E algumas estradas ? Estão abandonadas. Que dizer do IP3, no seu troço entre Coimbra e Viseu. Um caos. O Presidente da Câmara Municipal de Viseu veio a terreiro denunciar a vergonha em que mergulhou esse lanço, com quilómetros de piso esventrado, sem marcações verticais e horizontais, etc.. Denunciou que em 10 anos morreram 197 pessoas. No Algarve a 125 é outro cancro. E quantas outras ?

Agora, e numa molhada indecente e sem qualquer regulação ajeitada, porque os comboios não são rodovias e estas não são aqueles, bem pelo contrário, são coisas distintas e bem públicos diferenciados, juntaram-se sem se perceber a filosofia que preside a uma e outra mobilidade.

Daí ter resultado, recentemente, um estudo sobre os nossos caminhos-de-ferro que é um grito de alerta para o futuro colectivo do nosso país. E para quando um sobre as rodovias nacionais e municipais, retirando as auto-estradas e SCUT´s?

Destruímos quase 1 000 quilómetros de linhas, numa acção de lesa pátria. Tínhamos cerca de 3 400 quilómetros e passámos para uns 2 500, o que revela a falta de lucidez dos nossos últimos governantes, das três últimas décadas.

A linha que vai funcionando, mas com engasganços conhecidos, é a que vai de Braga (o tramo da do Norte e outro da do Sul) a Faro, porque um eixo fundamental para o transporte de passageiros. Entretanto, e nestes últimos 30 anos, desactivaram-se outras linhas e muitos ramais, num desperdício sem precedentes de um património nacional que valia biliões, deixando o interior mais exposto ao abandono, porque não se pode ir e vir, para qualquer desses lados, para lá de Lisboa, do Porto, de Coimbra, de Braga, de Aveiro, de Setúbal e de Faro se não existir uma ferrovia que servia populações e empresas estabelecidas no ‘hinterland’ do país profundo. A linha da Beira Baixa está reduzida a uma expressão medíocre e a da Beira Alta faz que vai e não vai, quanto a obras de remodelação. A do Minho, outro escândalo.

Temos andando a decapitar as linhas férreas. Será que os nossos políticos já perceberam o que está para vir, de normas da EU, sobre o corte de tráfego rodoviário, principalmente o dos pesados, para tentar baixar as emissões de carbono? Traçaram algum Plano Ferroviário Nacional para recompor o que foi destruído e para lançar novas linhas como, aliás, a Espanha tem feito? Para quando a ligação ferroviária do Porto de Sines até à fronteira do país vizinho?

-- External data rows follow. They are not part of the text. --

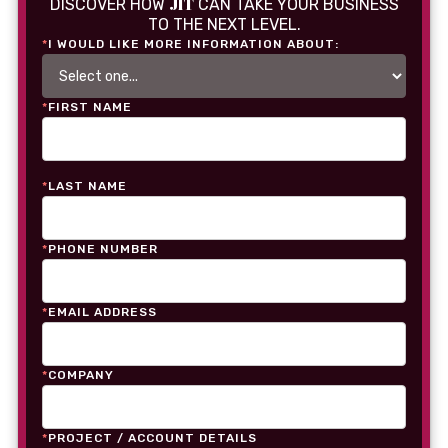
JIT
DISCOVER HOW
CAN TAKE YOUR BUSINESS
TO THE NEXT LEVEL.
*
I WOULD LIKE MORE INFORMATION ABOUT:
*
FIRST NAME
*
LAST NAME
*
PHONE NUMBER
*
EMAIL ADDRESS
*
COMPANY
*
PROJECT / ACCOUNT DETAILS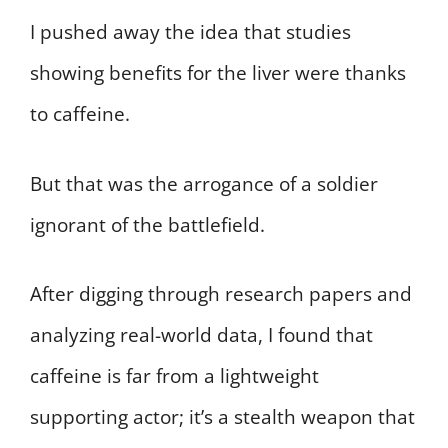
I pushed away the idea that studies
showing benefits for the liver were thanks
to caffeine.
But that was the arrogance of a soldier
ignorant of the battlefield.
After digging through research papers and
analyzing real-world data, I found that
caffeine is far from a lightweight
supporting actor; it’s a stealth weapon that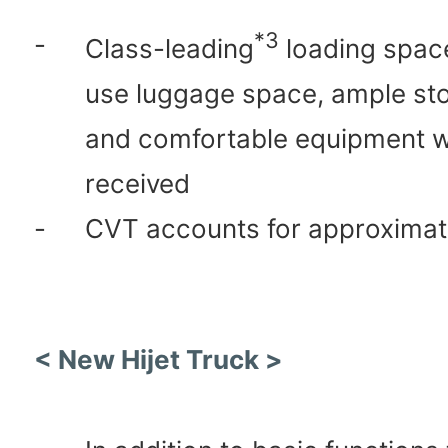
*3
-
Class-leading
loading spac
use luggage space, ample st
and comfortable equipment w
received
-
CVT accounts for approximat
< New Hijet Truck >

Será que os nossos políticos perceberam, também, que, e apesar do mais, ou seja, da utilização futura de veículos eléctricos, as entradas das principais cidades vão continuar a estar congestionadas se não passar a existir uma alternativa com e de qualidade, o comboio, para transporte de pessoas e carga?

Chegou o tempo de os partidos, as forças económicas, sociais e, também, as empresas e os que mais projectam a nossa sociedade, incluindo as universidades e os centros de investigação, a par dos nossos melhores e reputados sábios e técnicos, em conjugação com o Governo e com o próprio PR – todos são chamados a torcer para os principais desígnios nacionais – iniciarem um ciclo que possa, e num espaço de tempo curto, tendo em vista o futuro próximo, elaborarem um programa e/ou um plano que abarque projectos de contribuição para o desenvolvimento e o progresso harmonioso, sustentável e de qualidade para todos os nossos cidadãos e para Portugal.

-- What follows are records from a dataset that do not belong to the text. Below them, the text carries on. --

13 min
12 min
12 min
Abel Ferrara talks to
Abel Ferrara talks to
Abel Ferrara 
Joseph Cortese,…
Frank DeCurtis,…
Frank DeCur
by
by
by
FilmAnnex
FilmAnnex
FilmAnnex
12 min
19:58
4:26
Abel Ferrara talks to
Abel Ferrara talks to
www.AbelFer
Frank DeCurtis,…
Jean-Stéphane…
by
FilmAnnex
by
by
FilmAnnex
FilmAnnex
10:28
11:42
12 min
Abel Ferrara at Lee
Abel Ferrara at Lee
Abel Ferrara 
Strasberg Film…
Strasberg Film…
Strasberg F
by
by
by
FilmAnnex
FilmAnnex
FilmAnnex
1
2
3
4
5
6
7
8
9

O tempo, o deste séc. XXI, não se compadece com medos, com arremedos, com palavras – levas o vento – e com discursos de encantar e de embalar. O tempo, o de hoje, é de acção.

Sem pensarmos o futuro não conseguiremos caminho para o projectar e o alcançar. A ferrovia é um instrumento fundamental e precioso para buscarmos e chegarmos a esse objectivo.